ResponsiveTextField - a better SwiftUI text field

CI GitHub license

This library aims to achieve one goal, which is provide a reasonably flexible and useful SwiftUI wrapper around UITextField that provides more control over it's first responder status, one of the most glaring omissions from SwiftUI's native TextField even in iOS 14.

Features

At a high level, it provides the ability to:

  • Use of SwiftUI bindings to capture entered text and control the text field's first responder status.
  • Observe and react to the text field's first responder status.
  • Set the text field's placeholder.
  • Enable secure text entry.
  • Easily handle return key and delete key taps with a simple callback.
  • Style the text field using SwiftUI-style view modifiers.
  • Support for enabling and disabling the text field using the SwiftUI .disabled view modifier.
  • Configure the properties of the underlying text field using a composable text field configuration system.
  • Control over how and when text changes should be permitted.
  • Control over if the text field should begin or end editing.
  • Customise which standard edit actions are available (e.g. copy, paste).
  • Override and customise the handling of standard edit actions.
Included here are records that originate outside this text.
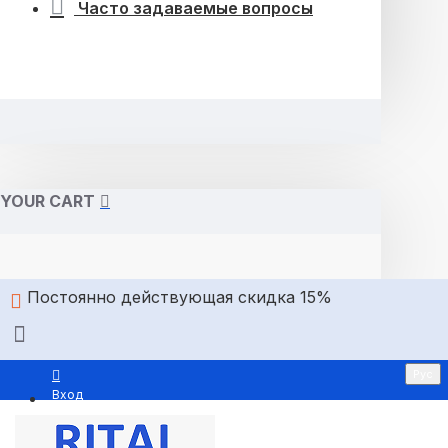
Часто задаваемые вопросы
YOUR CART
Постоянно действующая скидка 15%
Рус
Вход
Регистрация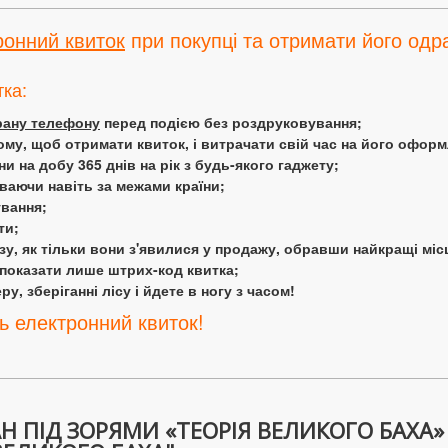
ронний квиток
при покупці та отримати його одра
тка:
крану телефону
перед подією без роздруковування;
ому, щоб отримати квиток, і витрачати свій час на його офор
 на добу 365 днів на рік з будь-якого гаджету;
аючи навіть за межами країни;
ування;
ти;
у, як тільки вони з'явилися у продажу, обравши найкращі міс
 показати лише штрих-код квитка;
у, зберіганні лісу і йдете в ногу з часом!
ь електронний квиток!
 ПІД ЗОРЯМИ «ТЕОРІЯ ВЕЛИКОГО БАХА»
The following features are not currently supported:

  • Control over how text should be cleared.
  • Managing the text selection.
  • Any of the built-in attributed string supporting APIs.

Most UITextField APIs that are not exposed directly can be managed using the text field configuration system.

Installation

The library is made available as a Swift package and can be added to your project using Xcode's built-in package management tools.

Usage

API Documentation

Getting Started

To use ResponsiveTextField you will need to provide it with, at a minimum, a placeholder string and a Binding<String> to capture the text entered into the text field.

struct ExampleView: View {
  @State var email: String = ""

  var body: some View {
    VStack {
      ResponsiveTextField(
          placeholder: "Email address",
          text: $email
      )
    }
  }
}

Out of the box, ResponsiveTextField will fill the width of it's container and will not expand if text overflows the available space. It will also try and fill the height of its container - you can fix its height to its intrinsic content size using the .fixedSize modifier:

ResponsiveTextField(
    placeholder: "Email address",
    text: $email
)
.fixedSize(horizontal: false, vertical: true)

As the user types in the field, it will update the state that the binding was derived from.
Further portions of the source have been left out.